TASK OBJECTIVE | Write out the listing below exactly, and omit any images you find in it.

DATASET EXCERPT |
####################

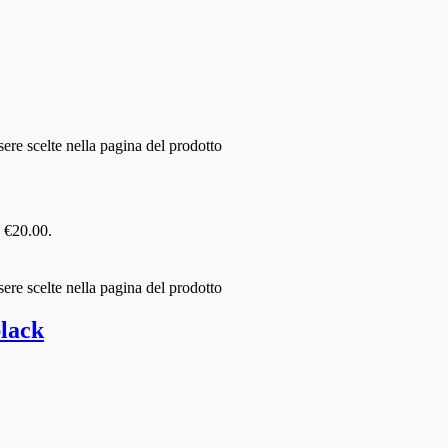
ere scelte nella pagina del prodotto
: €20.00.
ere scelte nella pagina del prodotto
lack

####################

EXPECTED OUTPUT |
ere scelte nella pagina del prodotto
: €20.00.
ere scelte nella pagina del prodotto
lack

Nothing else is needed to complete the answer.